John Pike of GlobalSecurity.org, a research group in Washington, D.C. suggested that a space laser, even if developed successfully, would never be dependable enough for a U.S. president to use in a crisis. Pike also warned that if the U.S. were to field such weapons, countries like China might build more missiles for the laser to shoot down, overwhelming such devices. "Perversely, it will make us less secure rather than more secure," Pike said.

But some supporters of space-based missile defense systems say the devices might increase U.S. security. While ballistic missile technology proliferation increases, space weapons might prove more difficult to counter.

"As the ability to control missile proliferation through export controls and sanctions ramp down, the importance of deploying missile defense as insurance increases," wrote Henry Sokolski, executive director of the Nonproliferation Policy Education Center in Washington. "This is especially true of global, space-based missile defenses since these systems do not involve the possible transfer of missile technology," Sokolski wrote last summer in the journal National Security Studies Quarterly.

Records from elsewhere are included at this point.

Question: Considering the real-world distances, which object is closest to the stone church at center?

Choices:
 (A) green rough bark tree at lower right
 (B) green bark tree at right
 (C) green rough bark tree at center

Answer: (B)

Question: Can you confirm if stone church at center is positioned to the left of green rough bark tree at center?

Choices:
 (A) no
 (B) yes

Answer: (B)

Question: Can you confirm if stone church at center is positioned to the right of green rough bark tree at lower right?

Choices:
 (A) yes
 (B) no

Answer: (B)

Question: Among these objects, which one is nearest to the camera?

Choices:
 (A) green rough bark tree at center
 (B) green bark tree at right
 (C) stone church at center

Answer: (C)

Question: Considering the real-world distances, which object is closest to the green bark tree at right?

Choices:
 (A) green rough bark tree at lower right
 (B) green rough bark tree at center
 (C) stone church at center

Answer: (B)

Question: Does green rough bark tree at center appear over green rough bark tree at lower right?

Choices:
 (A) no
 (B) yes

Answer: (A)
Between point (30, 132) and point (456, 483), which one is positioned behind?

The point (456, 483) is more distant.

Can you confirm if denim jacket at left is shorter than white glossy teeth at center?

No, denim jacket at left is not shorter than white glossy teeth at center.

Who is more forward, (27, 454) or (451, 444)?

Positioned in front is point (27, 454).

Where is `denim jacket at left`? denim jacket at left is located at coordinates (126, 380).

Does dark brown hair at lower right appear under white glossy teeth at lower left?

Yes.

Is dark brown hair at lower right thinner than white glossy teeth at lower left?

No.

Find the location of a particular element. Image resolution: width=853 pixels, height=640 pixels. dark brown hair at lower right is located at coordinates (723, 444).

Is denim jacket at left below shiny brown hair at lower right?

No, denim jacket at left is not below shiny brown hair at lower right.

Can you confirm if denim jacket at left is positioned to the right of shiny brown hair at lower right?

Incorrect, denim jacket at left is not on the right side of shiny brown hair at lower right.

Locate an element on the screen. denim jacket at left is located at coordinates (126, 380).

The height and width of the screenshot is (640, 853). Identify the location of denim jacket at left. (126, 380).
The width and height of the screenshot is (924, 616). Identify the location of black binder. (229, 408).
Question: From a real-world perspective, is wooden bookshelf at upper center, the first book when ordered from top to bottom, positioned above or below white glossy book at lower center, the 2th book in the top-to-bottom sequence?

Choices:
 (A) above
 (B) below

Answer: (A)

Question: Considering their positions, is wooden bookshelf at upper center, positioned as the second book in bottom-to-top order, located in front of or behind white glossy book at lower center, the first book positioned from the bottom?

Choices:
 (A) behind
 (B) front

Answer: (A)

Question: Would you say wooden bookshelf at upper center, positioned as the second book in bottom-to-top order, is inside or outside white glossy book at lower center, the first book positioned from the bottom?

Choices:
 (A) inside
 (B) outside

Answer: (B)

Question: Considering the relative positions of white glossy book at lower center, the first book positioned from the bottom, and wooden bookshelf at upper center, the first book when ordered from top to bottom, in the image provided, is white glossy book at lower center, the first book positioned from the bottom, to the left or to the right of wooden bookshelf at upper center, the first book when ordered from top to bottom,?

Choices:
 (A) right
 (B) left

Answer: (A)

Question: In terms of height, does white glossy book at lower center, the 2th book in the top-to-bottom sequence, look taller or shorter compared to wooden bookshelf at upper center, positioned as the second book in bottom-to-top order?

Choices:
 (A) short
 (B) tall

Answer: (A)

But even the military's willingness to accept space weapons has been criticized. "The successor technologies to those that were leading technologies in the SDI program are being pursued by the Chinese, not the Pentagon and certainly not by the Air Force," said Henry Cooper, former director of the Strategic Defense Initiative Organization. Speaking at a forum on space weapons in December, Cooper said that some in the military and space industry automatically dismissed any mention of space-based weapons before the results of the technology development programs were achieved. "This is evidence of the prejudice that exists within the (space) community against the SDI efforts," Cooper said. "Unfortunate, but I believe it's true".

Whether the result of the research is a workable, operational system or not, supporters say it's time to move missile defenses into high gear. "It is past time, in short, to stop debating and start acting," said Gaffney.